── PROVIDED DATA

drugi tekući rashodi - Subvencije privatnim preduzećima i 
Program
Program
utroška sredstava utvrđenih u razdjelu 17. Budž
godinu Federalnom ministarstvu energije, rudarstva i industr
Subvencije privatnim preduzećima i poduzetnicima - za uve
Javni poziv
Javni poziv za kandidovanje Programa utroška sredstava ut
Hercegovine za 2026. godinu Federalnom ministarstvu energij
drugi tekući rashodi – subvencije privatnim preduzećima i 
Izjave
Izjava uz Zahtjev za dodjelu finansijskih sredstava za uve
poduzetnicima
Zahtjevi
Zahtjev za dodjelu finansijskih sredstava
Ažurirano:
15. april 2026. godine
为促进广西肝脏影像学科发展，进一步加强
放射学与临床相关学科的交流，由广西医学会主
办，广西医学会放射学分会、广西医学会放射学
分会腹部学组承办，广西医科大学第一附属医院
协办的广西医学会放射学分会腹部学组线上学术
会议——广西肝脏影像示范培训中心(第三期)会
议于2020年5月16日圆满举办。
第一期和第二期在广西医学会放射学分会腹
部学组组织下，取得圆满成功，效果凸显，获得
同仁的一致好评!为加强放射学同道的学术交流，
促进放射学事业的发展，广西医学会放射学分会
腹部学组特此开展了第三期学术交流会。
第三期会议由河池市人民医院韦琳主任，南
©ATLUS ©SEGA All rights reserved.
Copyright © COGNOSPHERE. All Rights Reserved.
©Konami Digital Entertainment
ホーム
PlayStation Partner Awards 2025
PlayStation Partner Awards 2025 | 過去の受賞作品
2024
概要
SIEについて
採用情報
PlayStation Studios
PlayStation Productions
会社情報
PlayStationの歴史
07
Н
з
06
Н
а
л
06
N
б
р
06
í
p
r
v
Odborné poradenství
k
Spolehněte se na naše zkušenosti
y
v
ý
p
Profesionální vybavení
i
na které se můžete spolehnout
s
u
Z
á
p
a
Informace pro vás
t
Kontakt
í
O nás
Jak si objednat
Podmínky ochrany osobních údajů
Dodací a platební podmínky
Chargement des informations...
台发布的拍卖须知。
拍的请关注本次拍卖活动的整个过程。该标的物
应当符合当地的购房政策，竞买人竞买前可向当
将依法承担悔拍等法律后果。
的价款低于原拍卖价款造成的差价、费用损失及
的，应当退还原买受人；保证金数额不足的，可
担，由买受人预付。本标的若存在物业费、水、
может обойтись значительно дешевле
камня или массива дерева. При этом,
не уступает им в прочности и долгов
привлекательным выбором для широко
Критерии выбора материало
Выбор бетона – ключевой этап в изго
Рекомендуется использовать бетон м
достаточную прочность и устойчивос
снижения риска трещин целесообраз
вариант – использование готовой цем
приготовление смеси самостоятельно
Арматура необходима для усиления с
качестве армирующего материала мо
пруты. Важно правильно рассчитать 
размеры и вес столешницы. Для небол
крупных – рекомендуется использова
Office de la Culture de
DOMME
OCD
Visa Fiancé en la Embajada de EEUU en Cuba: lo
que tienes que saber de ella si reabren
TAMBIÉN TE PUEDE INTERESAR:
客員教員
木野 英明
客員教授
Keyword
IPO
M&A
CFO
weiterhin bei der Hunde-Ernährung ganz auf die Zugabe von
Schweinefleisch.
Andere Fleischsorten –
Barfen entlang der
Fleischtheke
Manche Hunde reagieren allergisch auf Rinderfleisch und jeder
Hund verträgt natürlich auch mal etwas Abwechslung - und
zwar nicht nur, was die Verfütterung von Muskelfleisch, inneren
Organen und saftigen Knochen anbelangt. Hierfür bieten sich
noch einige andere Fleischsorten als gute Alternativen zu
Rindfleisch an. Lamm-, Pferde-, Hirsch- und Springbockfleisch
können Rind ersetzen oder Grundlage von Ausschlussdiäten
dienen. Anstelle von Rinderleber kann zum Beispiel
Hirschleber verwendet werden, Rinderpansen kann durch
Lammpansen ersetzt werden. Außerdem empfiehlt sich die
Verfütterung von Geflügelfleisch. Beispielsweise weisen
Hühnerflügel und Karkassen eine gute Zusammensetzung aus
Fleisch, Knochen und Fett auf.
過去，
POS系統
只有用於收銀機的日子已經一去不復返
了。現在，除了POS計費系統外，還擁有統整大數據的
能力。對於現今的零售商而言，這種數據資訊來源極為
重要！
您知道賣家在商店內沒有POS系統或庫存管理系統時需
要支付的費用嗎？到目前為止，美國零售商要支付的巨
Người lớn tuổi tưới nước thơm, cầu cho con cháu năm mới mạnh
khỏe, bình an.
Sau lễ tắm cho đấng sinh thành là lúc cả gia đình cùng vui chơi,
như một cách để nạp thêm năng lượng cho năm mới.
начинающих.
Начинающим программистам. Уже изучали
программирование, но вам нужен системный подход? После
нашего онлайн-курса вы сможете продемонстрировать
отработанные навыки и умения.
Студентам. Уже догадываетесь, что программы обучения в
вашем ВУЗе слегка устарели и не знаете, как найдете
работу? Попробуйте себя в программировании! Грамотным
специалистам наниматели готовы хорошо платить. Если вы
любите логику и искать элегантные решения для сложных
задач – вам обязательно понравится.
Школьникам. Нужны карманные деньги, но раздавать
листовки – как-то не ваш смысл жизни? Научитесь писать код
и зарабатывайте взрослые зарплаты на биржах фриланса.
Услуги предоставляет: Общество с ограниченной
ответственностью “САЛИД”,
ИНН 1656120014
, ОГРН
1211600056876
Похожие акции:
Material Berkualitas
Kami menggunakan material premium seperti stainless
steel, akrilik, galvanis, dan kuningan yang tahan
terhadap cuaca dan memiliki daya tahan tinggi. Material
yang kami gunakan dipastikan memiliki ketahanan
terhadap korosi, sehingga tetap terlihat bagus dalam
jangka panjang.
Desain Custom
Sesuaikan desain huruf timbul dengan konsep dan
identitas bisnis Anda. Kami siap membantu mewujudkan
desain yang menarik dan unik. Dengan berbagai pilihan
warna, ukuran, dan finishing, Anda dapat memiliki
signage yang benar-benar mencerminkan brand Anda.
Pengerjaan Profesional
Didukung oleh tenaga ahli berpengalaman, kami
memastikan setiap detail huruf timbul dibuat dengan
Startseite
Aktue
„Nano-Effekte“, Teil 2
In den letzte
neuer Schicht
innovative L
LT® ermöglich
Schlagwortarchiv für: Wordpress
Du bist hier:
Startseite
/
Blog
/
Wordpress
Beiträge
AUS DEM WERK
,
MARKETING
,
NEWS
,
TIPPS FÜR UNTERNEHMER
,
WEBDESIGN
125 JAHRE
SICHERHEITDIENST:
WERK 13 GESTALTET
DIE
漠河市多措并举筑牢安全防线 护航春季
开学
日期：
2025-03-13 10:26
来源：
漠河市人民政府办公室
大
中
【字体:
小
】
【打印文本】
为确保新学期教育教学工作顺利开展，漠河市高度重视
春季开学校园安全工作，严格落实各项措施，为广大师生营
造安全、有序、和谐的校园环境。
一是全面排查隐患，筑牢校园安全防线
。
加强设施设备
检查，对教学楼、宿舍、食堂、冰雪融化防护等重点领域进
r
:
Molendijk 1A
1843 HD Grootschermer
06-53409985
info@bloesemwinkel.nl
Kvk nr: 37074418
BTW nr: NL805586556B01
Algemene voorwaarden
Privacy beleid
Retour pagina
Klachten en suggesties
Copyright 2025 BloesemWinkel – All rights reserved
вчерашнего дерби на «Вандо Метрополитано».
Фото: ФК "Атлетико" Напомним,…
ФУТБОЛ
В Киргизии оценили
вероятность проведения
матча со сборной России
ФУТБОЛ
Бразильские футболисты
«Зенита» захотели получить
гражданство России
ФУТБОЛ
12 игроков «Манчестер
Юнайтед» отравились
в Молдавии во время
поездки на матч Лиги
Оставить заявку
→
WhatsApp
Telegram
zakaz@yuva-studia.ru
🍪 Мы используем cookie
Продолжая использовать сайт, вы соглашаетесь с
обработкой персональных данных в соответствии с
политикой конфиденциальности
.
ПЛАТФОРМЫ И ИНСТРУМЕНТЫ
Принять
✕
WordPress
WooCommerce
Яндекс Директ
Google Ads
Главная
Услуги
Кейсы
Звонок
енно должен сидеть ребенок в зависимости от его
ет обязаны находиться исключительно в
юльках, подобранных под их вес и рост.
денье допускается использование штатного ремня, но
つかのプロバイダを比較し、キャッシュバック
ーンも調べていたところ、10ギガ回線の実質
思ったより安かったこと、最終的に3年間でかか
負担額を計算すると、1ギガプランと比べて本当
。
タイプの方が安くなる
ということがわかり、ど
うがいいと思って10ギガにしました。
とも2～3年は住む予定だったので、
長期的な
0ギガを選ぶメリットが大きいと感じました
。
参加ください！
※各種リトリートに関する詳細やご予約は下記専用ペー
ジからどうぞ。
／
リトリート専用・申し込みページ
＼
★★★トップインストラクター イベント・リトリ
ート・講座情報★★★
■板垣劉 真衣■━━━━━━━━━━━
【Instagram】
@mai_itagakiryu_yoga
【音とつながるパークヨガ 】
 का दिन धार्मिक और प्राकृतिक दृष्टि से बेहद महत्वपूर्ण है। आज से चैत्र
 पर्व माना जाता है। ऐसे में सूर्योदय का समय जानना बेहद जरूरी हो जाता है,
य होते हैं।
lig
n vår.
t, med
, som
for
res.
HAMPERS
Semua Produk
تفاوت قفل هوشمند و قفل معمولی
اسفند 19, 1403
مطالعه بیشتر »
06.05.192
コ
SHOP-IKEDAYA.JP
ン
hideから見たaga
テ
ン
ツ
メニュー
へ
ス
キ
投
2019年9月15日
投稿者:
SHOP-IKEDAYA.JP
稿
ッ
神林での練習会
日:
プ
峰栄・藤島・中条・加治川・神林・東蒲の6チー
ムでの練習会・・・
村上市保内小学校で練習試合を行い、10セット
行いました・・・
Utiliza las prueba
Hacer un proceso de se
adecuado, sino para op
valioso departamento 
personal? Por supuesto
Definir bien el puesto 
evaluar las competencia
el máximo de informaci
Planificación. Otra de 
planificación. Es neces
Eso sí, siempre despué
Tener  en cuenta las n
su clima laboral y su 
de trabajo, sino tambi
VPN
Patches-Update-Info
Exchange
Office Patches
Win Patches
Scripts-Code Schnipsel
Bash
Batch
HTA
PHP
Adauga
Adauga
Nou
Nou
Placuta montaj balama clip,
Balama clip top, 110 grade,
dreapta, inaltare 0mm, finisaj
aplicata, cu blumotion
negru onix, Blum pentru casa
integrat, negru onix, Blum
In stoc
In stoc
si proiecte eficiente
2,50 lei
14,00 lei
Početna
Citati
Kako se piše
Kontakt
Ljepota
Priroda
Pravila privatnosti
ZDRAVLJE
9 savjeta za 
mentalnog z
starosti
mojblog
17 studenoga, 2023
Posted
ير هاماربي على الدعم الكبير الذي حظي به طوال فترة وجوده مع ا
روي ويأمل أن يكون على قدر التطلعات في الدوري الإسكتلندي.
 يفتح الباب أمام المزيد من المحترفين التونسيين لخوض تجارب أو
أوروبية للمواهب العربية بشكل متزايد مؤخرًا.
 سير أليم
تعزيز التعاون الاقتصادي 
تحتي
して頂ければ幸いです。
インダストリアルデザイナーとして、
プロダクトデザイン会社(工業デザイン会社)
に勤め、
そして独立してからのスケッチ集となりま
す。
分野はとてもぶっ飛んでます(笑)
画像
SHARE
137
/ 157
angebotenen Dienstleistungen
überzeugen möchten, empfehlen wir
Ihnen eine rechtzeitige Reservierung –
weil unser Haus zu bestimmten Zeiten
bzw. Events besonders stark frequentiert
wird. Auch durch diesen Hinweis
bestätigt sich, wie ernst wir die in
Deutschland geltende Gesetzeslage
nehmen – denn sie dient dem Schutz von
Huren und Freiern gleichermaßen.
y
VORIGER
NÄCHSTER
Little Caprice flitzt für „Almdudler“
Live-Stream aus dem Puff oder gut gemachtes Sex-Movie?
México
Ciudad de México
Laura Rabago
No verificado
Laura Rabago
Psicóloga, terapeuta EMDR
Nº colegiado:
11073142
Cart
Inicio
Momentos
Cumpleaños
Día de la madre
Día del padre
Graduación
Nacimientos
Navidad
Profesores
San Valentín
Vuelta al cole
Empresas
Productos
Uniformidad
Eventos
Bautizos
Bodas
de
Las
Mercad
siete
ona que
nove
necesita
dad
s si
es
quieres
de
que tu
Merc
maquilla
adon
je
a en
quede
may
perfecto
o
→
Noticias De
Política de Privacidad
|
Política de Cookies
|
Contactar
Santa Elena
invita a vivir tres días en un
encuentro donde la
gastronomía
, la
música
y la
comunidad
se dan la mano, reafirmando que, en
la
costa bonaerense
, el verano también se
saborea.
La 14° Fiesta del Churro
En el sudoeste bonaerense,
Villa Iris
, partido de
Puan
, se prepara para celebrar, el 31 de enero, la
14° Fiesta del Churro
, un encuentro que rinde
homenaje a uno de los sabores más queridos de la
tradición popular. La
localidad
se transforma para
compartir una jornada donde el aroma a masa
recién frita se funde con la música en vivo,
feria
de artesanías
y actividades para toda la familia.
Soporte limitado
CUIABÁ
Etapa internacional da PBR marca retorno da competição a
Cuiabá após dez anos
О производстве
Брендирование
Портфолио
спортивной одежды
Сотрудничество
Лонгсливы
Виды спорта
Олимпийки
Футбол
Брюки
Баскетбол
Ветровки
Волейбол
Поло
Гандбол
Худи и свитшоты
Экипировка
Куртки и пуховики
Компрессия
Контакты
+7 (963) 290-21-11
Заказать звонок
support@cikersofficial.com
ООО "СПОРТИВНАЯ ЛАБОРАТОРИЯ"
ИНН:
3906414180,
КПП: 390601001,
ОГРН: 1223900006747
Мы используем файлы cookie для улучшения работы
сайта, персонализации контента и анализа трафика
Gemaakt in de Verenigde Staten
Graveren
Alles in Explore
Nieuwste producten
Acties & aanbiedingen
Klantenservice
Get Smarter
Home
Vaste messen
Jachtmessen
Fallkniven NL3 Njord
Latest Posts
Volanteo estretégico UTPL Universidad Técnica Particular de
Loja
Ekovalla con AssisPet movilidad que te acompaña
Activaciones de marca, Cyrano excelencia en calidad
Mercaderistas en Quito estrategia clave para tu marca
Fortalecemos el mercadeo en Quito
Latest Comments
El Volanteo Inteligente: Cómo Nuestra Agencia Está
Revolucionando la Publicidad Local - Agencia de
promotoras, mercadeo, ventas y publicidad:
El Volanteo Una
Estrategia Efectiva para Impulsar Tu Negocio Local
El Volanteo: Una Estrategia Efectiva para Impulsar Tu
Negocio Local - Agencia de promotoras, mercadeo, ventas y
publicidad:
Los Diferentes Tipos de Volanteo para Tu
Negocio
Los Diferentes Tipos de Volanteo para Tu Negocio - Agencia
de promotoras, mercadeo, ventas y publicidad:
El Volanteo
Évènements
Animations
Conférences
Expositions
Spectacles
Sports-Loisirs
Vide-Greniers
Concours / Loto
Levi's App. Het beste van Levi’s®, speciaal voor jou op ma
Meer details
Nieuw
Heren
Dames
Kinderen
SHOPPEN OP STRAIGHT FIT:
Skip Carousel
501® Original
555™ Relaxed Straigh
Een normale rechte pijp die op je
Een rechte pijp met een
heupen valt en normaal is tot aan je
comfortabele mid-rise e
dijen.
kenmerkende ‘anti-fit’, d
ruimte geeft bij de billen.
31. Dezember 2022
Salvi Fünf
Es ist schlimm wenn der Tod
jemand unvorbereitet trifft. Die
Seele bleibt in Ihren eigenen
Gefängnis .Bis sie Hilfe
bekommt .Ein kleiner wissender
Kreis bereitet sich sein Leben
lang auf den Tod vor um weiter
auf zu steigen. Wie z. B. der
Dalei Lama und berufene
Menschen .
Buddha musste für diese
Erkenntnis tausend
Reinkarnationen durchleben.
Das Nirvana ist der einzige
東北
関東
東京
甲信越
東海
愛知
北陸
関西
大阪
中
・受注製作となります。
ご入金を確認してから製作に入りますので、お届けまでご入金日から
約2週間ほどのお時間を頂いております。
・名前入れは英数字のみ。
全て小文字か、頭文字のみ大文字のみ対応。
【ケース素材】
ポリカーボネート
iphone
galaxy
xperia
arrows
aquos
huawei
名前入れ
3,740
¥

────

WORK INSTRUCTIONS> Search the entries above for the word "godinu", and copy every line where it occurs.

EXERCISE ANSWER>
godinu Federalnom ministarstvu energije, rudarstva i industr
Hercegovine za 2026. godinu Federalnom ministarstvu energij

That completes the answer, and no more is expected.